··· PROVIDED DATA ···

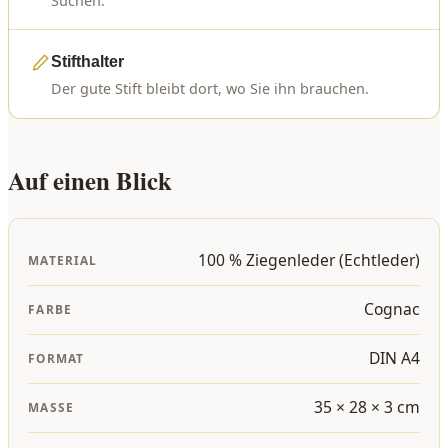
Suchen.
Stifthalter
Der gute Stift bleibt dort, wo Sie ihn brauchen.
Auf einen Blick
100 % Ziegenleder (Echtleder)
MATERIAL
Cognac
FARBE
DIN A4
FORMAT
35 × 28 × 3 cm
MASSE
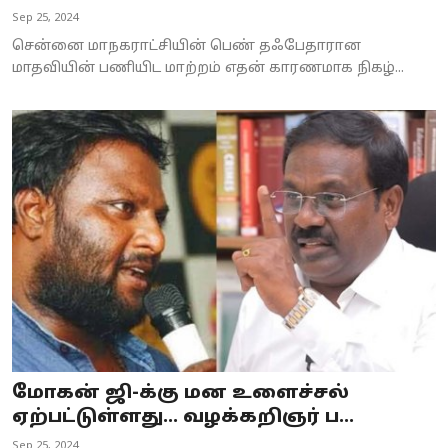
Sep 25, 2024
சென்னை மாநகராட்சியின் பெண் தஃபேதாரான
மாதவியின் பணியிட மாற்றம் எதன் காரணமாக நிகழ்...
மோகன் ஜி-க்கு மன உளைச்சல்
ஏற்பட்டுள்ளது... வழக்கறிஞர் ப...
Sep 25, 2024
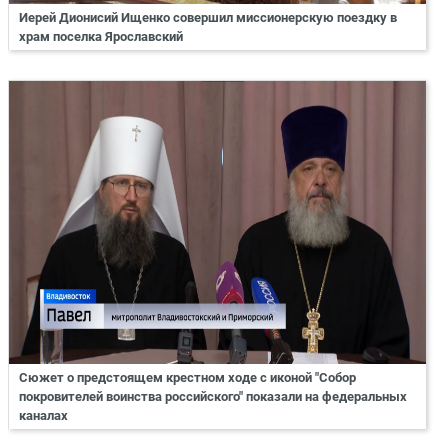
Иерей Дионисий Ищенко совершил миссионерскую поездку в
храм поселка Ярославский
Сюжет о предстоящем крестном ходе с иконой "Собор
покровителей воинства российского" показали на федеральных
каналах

···
··· PROVIDED DATA ···

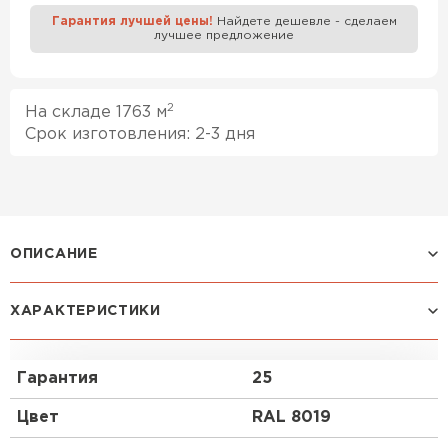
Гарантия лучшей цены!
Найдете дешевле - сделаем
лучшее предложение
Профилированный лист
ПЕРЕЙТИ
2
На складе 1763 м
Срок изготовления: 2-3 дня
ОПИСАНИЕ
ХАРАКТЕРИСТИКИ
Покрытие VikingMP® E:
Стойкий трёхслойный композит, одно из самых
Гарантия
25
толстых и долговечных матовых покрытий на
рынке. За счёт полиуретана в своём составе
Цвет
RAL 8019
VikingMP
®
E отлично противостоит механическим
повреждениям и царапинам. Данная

···

● **WORK INSTRUCTIONS**: Go through the material above and output exactly the lines from the one containing "На складе 1763 м" through the one containing "повреждениям и царапинам. Данная".

● **OUTPUT BELOW**:
На складе 1763 м
Срок изготовления: 2-3 дня
ОПИСАНИЕ
ХАРАКТЕРИСТИКИ
Покрытие VikingMP® E:
Стойкий трёхслойный композит, одно из самых
Гарантия
25
толстых и долговечных матовых покрытий на
рынке. За счёт полиуретана в своём составе
Цвет
RAL 8019
VikingMP
®
E отлично противостоит механическим
повреждениям и царапинам. Данная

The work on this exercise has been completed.